* The problem
Leave out the pictures and repeat the data exactly.

[Saved data entries]
——————————

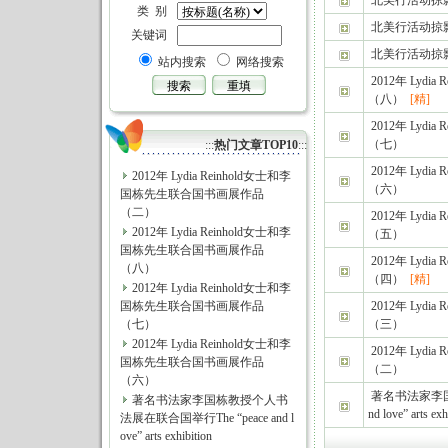
北美行活动掠
类 别
北美行活动掠
关键词
北美行活动掠
站内搜索
网络搜索
2012年 Lyd
（八）
[精]
2012年 Lyd
（七）
:::
热门文章TOP10
:::
2012年 Lyd
2012年 Lydia Reinhold女士和李
（六）
国栋先生联合国书画展作品
（二）
2012年 Lyd
2012年 Lydia Reinhold女士和李
（五）
国栋先生联合国书画展作品
2012年 Lyd
（八）
（四）
[精]
2012年 Lydia Reinhold女士和李
国栋先生联合国书画展作品
2012年 Lyd
（七）
（三）
2012年 Lydia Reinhold女士和李
2012年 Lyd
国栋先生联合国书画展作品
（二）
（六）
著名书法家李国栋
著名书法家李国栋教授个人书
nd love” arts exh
法展在联合国举行The “peace and l
ove” arts exhibition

——————————

* Exercise result
北美行活动掠
类 别
北美行活动掠
关键词
北美行活动掠
站内搜索
网络搜索
2012年 Lyd
（八）
[精]
2012年 Lyd
（七）
:::
热门文章TOP10
:::
2012年 Lyd
2012年 Lydia Reinhold女士和李
（六）
国栋先生联合国书画展作品
（二）
2012年 Lyd
2012年 Lydia Reinhold女士和李
（五）
国栋先生联合国书画展作品
2012年 Lyd
（八）
（四）
[精]
2012年 Lydia Reinhold女士和李
国栋先生联合国书画展作品
2012年 Lyd
（七）
（三）
2012年 Lydia Reinhold女士和李
2012年 Lyd
国栋先生联合国书画展作品
（二）
（六）
著名书法家李国栋
著名书法家李国栋教授个人书
nd love” arts exh
法展在联合国举行The “peace and l
ove” arts exhibition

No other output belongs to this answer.